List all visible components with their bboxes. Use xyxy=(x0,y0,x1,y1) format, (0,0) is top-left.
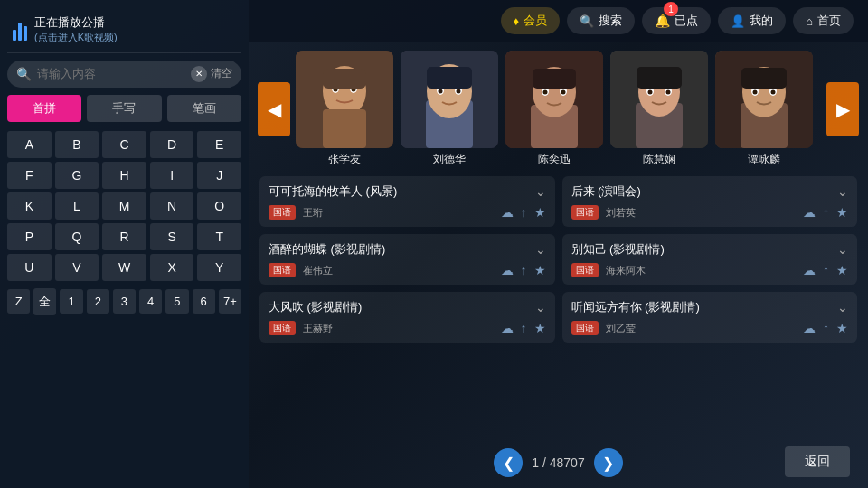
ordered-button[interactable]: 🔔 1 已点 xyxy=(642,7,711,34)
key-R[interactable]: R xyxy=(102,223,146,250)
carousel-next-button[interactable]: ▶ xyxy=(826,82,859,136)
my-button[interactable]: 👤 我的 xyxy=(718,7,786,34)
key-2[interactable]: 2 xyxy=(87,289,109,314)
song-item-4[interactable]: 大风吹 (影视剧情) ⌄ 国语 王赫野 ☁ ↑ ★ xyxy=(259,292,555,343)
key-D[interactable]: D xyxy=(150,131,194,158)
star-icon-3[interactable]: ★ xyxy=(836,263,848,277)
up-icon-1[interactable]: ↑ xyxy=(823,205,829,220)
key-N[interactable]: N xyxy=(150,192,194,220)
key-M[interactable]: M xyxy=(102,192,146,220)
cloud-icon-0[interactable]: ☁ xyxy=(501,205,514,220)
song-actions-2: ☁ ↑ ★ xyxy=(501,263,546,277)
key-C[interactable]: C xyxy=(102,131,146,158)
vip-button[interactable]: ♦ 会员 xyxy=(501,7,561,34)
key-T[interactable]: T xyxy=(197,223,241,250)
key-V[interactable]: V xyxy=(55,254,99,281)
cloud-icon-5[interactable]: ☁ xyxy=(803,321,816,335)
artist-item-1[interactable]: 刘德华 xyxy=(401,51,498,167)
handwrite-button[interactable]: 手写 xyxy=(87,95,161,122)
song-item-1[interactable]: 后来 (演唱会) ⌄ 国语 刘若英 ☁ ↑ ★ xyxy=(562,176,858,227)
key-W[interactable]: W xyxy=(102,254,146,281)
key-5[interactable]: 5 xyxy=(165,289,188,314)
ordered-label: 已点 xyxy=(675,13,698,29)
key-Q[interactable]: Q xyxy=(55,223,99,250)
artist-face-svg-1 xyxy=(401,51,498,148)
artist-item-3[interactable]: 陈慧娴 xyxy=(610,51,708,167)
artist-item-4[interactable]: 谭咏麟 xyxy=(715,51,813,167)
song-item-2[interactable]: 酒醉的蝴蝶 (影视剧情) ⌄ 国语 崔伟立 ☁ ↑ ★ xyxy=(259,234,555,285)
my-label: 我的 xyxy=(750,13,773,29)
song-item-0[interactable]: 可可托海的牧羊人 (风景) ⌄ 国语 王珩 ☁ ↑ ★ xyxy=(259,176,555,227)
key-Z[interactable]: Z xyxy=(7,289,30,314)
song-item-3[interactable]: 别知己 (影视剧情) ⌄ 国语 海来阿木 ☁ ↑ ★ xyxy=(562,234,858,285)
pinyin-button[interactable]: 首拼 xyxy=(7,95,81,122)
key-7plus[interactable]: 7+ xyxy=(219,289,241,314)
key-K[interactable]: K xyxy=(7,192,52,220)
key-G[interactable]: G xyxy=(55,162,99,189)
key-I[interactable]: I xyxy=(150,162,194,189)
key-A[interactable]: A xyxy=(7,131,52,158)
star-icon-0[interactable]: ★ xyxy=(534,205,546,220)
search-bar[interactable]: 🔍 ✕ 清空 xyxy=(7,61,241,88)
key-S[interactable]: S xyxy=(150,223,194,250)
clear-icon-button[interactable]: ✕ xyxy=(191,66,207,82)
home-icon: ⌂ xyxy=(806,14,813,28)
artist-item-2[interactable]: 陈奕迅 xyxy=(505,51,603,167)
key-X[interactable]: X xyxy=(150,254,194,281)
cloud-icon-1[interactable]: ☁ xyxy=(803,205,816,220)
number-row: Z 全 1 2 3 4 5 6 7+ xyxy=(7,288,241,315)
singer-name-0: 王珩 xyxy=(303,206,494,220)
song-item-5[interactable]: 听闻远方有你 (影视剧情) ⌄ 国语 刘乙莹 ☁ ↑ ★ xyxy=(562,292,858,343)
star-icon-2[interactable]: ★ xyxy=(534,263,546,277)
clear-label[interactable]: 清空 xyxy=(211,66,232,81)
svg-point-22 xyxy=(543,90,548,95)
dropdown-icon-5[interactable]: ⌄ xyxy=(837,300,848,314)
key-3[interactable]: 3 xyxy=(113,289,136,314)
star-icon-4[interactable]: ★ xyxy=(534,321,546,335)
cloud-icon-3[interactable]: ☁ xyxy=(803,263,816,277)
song-title-0: 可可托海的牧羊人 (风景) xyxy=(269,183,530,200)
dropdown-icon-2[interactable]: ⌄ xyxy=(535,242,546,257)
up-icon-5[interactable]: ↑ xyxy=(823,321,829,335)
key-L[interactable]: L xyxy=(55,192,99,220)
cloud-icon-2[interactable]: ☁ xyxy=(501,263,514,277)
lang-badge-4: 国语 xyxy=(269,321,296,335)
artist-item-0[interactable]: 张学友 xyxy=(296,51,393,167)
key-O[interactable]: O xyxy=(197,192,241,220)
dropdown-icon-4[interactable]: ⌄ xyxy=(535,300,546,314)
back-button[interactable]: 返回 xyxy=(785,446,850,477)
key-U[interactable]: U xyxy=(7,254,52,281)
key-1[interactable]: 1 xyxy=(60,289,82,314)
carousel-prev-button[interactable]: ◀ xyxy=(258,82,290,136)
key-6[interactable]: 6 xyxy=(193,289,215,314)
stroke-button[interactable]: 笔画 xyxy=(167,95,241,122)
up-icon-2[interactable]: ↑ xyxy=(521,263,527,277)
dropdown-icon-1[interactable]: ⌄ xyxy=(837,184,848,199)
key-H[interactable]: H xyxy=(102,162,146,189)
key-B[interactable]: B xyxy=(55,131,99,158)
search-input[interactable] xyxy=(37,67,191,80)
star-icon-5[interactable]: ★ xyxy=(836,321,848,335)
key-E[interactable]: E xyxy=(197,131,241,158)
cloud-icon-4[interactable]: ☁ xyxy=(501,321,514,335)
key-all[interactable]: 全 xyxy=(33,288,56,315)
key-J[interactable]: J xyxy=(197,162,241,189)
up-icon-0[interactable]: ↑ xyxy=(521,205,527,220)
now-playing-section[interactable]: 正在播放公播 (点击进入K歌视频) xyxy=(7,7,241,53)
search-button[interactable]: 🔍 搜索 xyxy=(567,7,635,34)
svg-rect-40 xyxy=(741,68,787,89)
page-next-button[interactable]: ❯ xyxy=(594,448,623,477)
up-icon-3[interactable]: ↑ xyxy=(823,263,829,277)
key-4[interactable]: 4 xyxy=(139,289,162,314)
key-F[interactable]: F xyxy=(7,162,52,189)
artist-photo-4 xyxy=(715,51,813,148)
home-button[interactable]: ⌂ 首页 xyxy=(793,7,854,34)
song-title-2: 酒醉的蝴蝶 (影视剧情) xyxy=(269,241,530,258)
key-Y[interactable]: Y xyxy=(197,254,241,281)
page-prev-button[interactable]: ❮ xyxy=(494,448,523,477)
star-icon-1[interactable]: ★ xyxy=(836,205,848,220)
up-icon-4[interactable]: ↑ xyxy=(521,321,527,335)
dropdown-icon-0[interactable]: ⌄ xyxy=(535,184,546,199)
key-P[interactable]: P xyxy=(7,223,52,250)
dropdown-icon-3[interactable]: ⌄ xyxy=(837,242,848,257)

#### [TASK REQUIREMENTS]
Copy each line of the entries that includes the word "carousel".

#### [TASK RESULT]
carousel-next-button[interactable]: ▶ xyxy=(826,82,859,136)
carousel-prev-button[interactable]: ◀ xyxy=(258,82,290,136)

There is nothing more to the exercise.